Одна из неприглядных сцен – снова в письме к Гайдукевич: «Пример: С[ережа] уронил что-то под стол и шарит (он очень высокий, а в кухне тесно). Мур, не дрогнув, продолжает есть. Я – Мур, подыми же! Как же ты можешь сидеть, когда папа ищет? ‹…› Мур спокойно продолжает есть и сообщать последний фельетон из “Последних Новостей”. С. Я. ни слова мне в подтверждение, и как часто – мне в посрамление. Или – Я в его воспитание не вмешиваюсь. То, что Вы делаете – чудовищно. (При нем). А “чудовищно”, что я, наконец, не вытерпев его полной тарелки и полного словами рта, наконец беру ложку и сую ему в рот. Тогда – буйный скандал. А Мур за едой говорит непрерывно: обед (суп и котлеты) длится час… В доме он томится: – Какая у нас ужасная семья!»

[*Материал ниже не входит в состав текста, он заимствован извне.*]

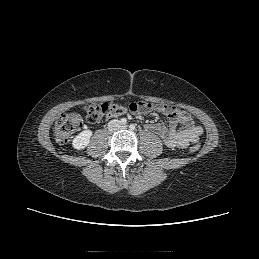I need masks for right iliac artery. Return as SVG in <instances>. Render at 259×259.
<instances>
[{"label": "right iliac artery", "mask_w": 259, "mask_h": 259, "mask_svg": "<svg viewBox=\"0 0 259 259\" xmlns=\"http://www.w3.org/2000/svg\"><path fill=\"white\" fill-rule=\"evenodd\" d=\"M120 122H121L122 124H126V123H127V119H126V118H122V119L120 120Z\"/></svg>", "instance_id": "right-iliac-artery-1"}]
</instances>
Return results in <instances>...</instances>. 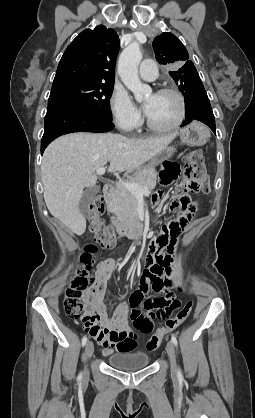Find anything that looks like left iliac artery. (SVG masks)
<instances>
[{
	"label": "left iliac artery",
	"mask_w": 255,
	"mask_h": 418,
	"mask_svg": "<svg viewBox=\"0 0 255 418\" xmlns=\"http://www.w3.org/2000/svg\"><path fill=\"white\" fill-rule=\"evenodd\" d=\"M171 340H172V342H173V344H174L175 346H177V345H178L177 339H176V337H175L174 335H172V336H171ZM178 376H179L180 378L182 377L181 370H179V371H178Z\"/></svg>",
	"instance_id": "obj_1"
}]
</instances>
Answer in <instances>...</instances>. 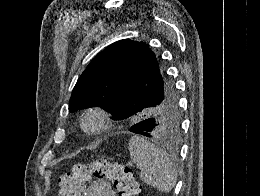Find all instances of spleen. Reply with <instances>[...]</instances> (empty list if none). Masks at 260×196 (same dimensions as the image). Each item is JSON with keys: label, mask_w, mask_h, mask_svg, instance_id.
<instances>
[{"label": "spleen", "mask_w": 260, "mask_h": 196, "mask_svg": "<svg viewBox=\"0 0 260 196\" xmlns=\"http://www.w3.org/2000/svg\"><path fill=\"white\" fill-rule=\"evenodd\" d=\"M130 158L140 172V178L161 192H171L177 182L176 168L163 150L141 136H131L128 144Z\"/></svg>", "instance_id": "spleen-1"}]
</instances>
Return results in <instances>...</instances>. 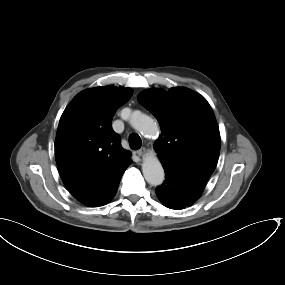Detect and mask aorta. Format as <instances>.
Instances as JSON below:
<instances>
[{
	"instance_id": "1",
	"label": "aorta",
	"mask_w": 285,
	"mask_h": 285,
	"mask_svg": "<svg viewBox=\"0 0 285 285\" xmlns=\"http://www.w3.org/2000/svg\"><path fill=\"white\" fill-rule=\"evenodd\" d=\"M122 117L128 120L135 130L146 137H152L158 133V127L154 120L140 111L128 112L125 109L122 112ZM142 172L145 180L153 186L161 185L164 181V169L155 154H150L144 158Z\"/></svg>"
}]
</instances>
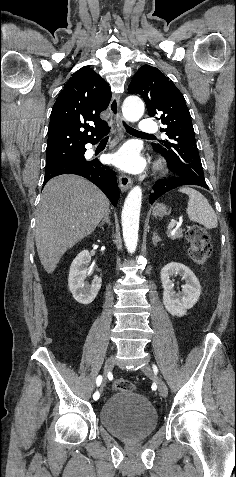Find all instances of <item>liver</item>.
<instances>
[{
  "mask_svg": "<svg viewBox=\"0 0 236 477\" xmlns=\"http://www.w3.org/2000/svg\"><path fill=\"white\" fill-rule=\"evenodd\" d=\"M108 198L91 182L60 175L44 187L37 209L35 242L47 273L64 253L90 235L109 212Z\"/></svg>",
  "mask_w": 236,
  "mask_h": 477,
  "instance_id": "obj_1",
  "label": "liver"
}]
</instances>
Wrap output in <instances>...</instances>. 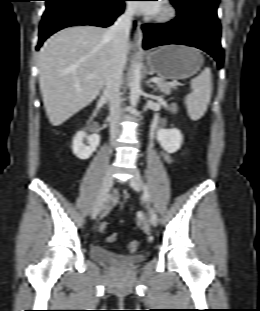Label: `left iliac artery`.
I'll return each instance as SVG.
<instances>
[{
    "label": "left iliac artery",
    "mask_w": 260,
    "mask_h": 311,
    "mask_svg": "<svg viewBox=\"0 0 260 311\" xmlns=\"http://www.w3.org/2000/svg\"><path fill=\"white\" fill-rule=\"evenodd\" d=\"M144 198L149 201V192L146 184H144Z\"/></svg>",
    "instance_id": "obj_1"
}]
</instances>
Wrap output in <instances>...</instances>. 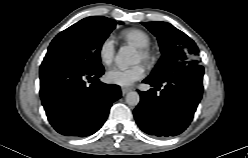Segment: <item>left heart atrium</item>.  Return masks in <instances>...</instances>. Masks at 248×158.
<instances>
[{"label": "left heart atrium", "mask_w": 248, "mask_h": 158, "mask_svg": "<svg viewBox=\"0 0 248 158\" xmlns=\"http://www.w3.org/2000/svg\"><path fill=\"white\" fill-rule=\"evenodd\" d=\"M144 74V66L138 63L126 68L113 67L106 72L105 78L110 84L126 87L142 79Z\"/></svg>", "instance_id": "left-heart-atrium-1"}]
</instances>
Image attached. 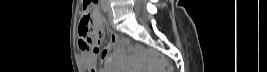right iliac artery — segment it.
<instances>
[{"label": "right iliac artery", "instance_id": "82829eb1", "mask_svg": "<svg viewBox=\"0 0 267 72\" xmlns=\"http://www.w3.org/2000/svg\"><path fill=\"white\" fill-rule=\"evenodd\" d=\"M108 7H109V4L106 0H102L101 1V8L103 9V11H107L108 10Z\"/></svg>", "mask_w": 267, "mask_h": 72}]
</instances>
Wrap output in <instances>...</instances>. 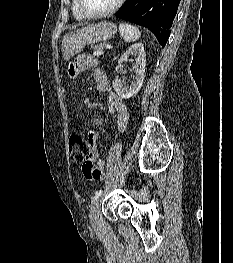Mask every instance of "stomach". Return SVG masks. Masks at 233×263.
Listing matches in <instances>:
<instances>
[{
	"label": "stomach",
	"instance_id": "stomach-1",
	"mask_svg": "<svg viewBox=\"0 0 233 263\" xmlns=\"http://www.w3.org/2000/svg\"><path fill=\"white\" fill-rule=\"evenodd\" d=\"M117 33V26L111 22L89 24L77 31L67 33L62 40L61 50L64 60L80 53L86 45L105 42Z\"/></svg>",
	"mask_w": 233,
	"mask_h": 263
}]
</instances>
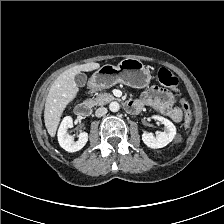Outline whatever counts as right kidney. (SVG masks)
<instances>
[{"label":"right kidney","mask_w":224,"mask_h":224,"mask_svg":"<svg viewBox=\"0 0 224 224\" xmlns=\"http://www.w3.org/2000/svg\"><path fill=\"white\" fill-rule=\"evenodd\" d=\"M71 127H73L72 117H64L58 129V142L64 150L68 152H76L86 145L88 141V133H80L78 141L75 142L74 137L67 133V129Z\"/></svg>","instance_id":"1"}]
</instances>
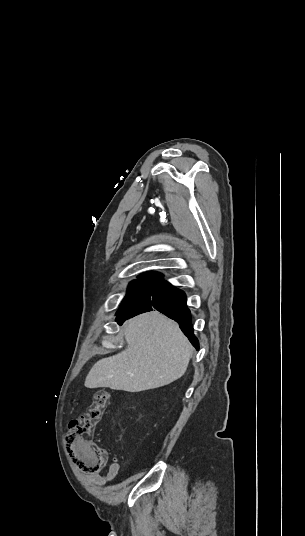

Сергей Эфрон с дочерью. Конец 1930-х гг.
Но в безвыходную ловушку Цветаева попала с началом школьного обучения сына: теперь времени для творчества почти не оставалось. Дважды в день она провожает Мура в школу и дважды его оттуда забирает. А кроме того, считает необходимым еще подолгу гулять с ним; домашние называют это «материнским безумием».
Ариадна, активно помогавшая раньше, все больше занята собой…
Скоро и Мур начнет посещать «Союз возвращения»; правда, ему там скучно. Веселее на митингах, он охотно бывает на них с отцом и сестрой, – а митингов в бурном Париже середины тридцатых годов предостаточно! «Мур живет разорванным, – пишет Цветаева Тесковой, – между моим гуманизмом и почти что фанатизмом отца».
Безнадежно рушился прекрасный миф, родившийся некогда в волошинском Коктебеле, на берегу моря. Между супругами разрасталась пропасть, игнорировать которую становилось уже невозможно: «…все разные и все (и всё) – врозь, – признавалась Цветаева в письме того же 1934 года, – людям не только у меня, но и у нас не сидится (никакого “у нас” – нет)». И еще резче – о супружеских отношениях:
«…он меня по-своему любит, но – не выносит, как я – его. В каких-то основных линиях: духовности, бескорыстности, отрешенности мы сходимся (он прекрасный человек), но ни в воспитании, ни в жизнеустройстве, ни в жизненном темпе – всё врозь! Главное же различие – его общительность и общественность и моя (волчья) уединенность. Он без газеты жить не может, я – в доме и в мире, где главное действующее лицо – газета – жить не могу».
Отчуждение мужа Марина Ивановна объясняет иногда и другими причинами. «Думаю, в нем бессознательная ненависть ко мне как к помехе – его новой жизни в ее окончательной форме, – сказано в письме к Буниной. – Хотя я давно говорю – хоть завтра. Я – не держу».
Георгий Эфрон среди одноклассников
За недоговоренностью тут проступают два возможных истолкования: готовность разрушить семейную совместность, – и готовность отпустить в Россию, о которой он так тоскует. То и другое не раз уже, видимо, обсуждалось в домашних стенах. В письмах Сергея Яковлевича сестре в Москву настойчиво звучит: «Если бы я был один!», «с Мариной прямо зарез…», «…с нею ужасно трудно. Прямо не знаю, что и делать…». И – той же Елизавете Яковлевне: «Марина – человек социально совершенно дикий, ею нужно руководить как ребенком».
Вот так это называют в семейном интерьере.
Только жестокий ход самой судьбы расставит оценки в этом споре. Всего через пять лет…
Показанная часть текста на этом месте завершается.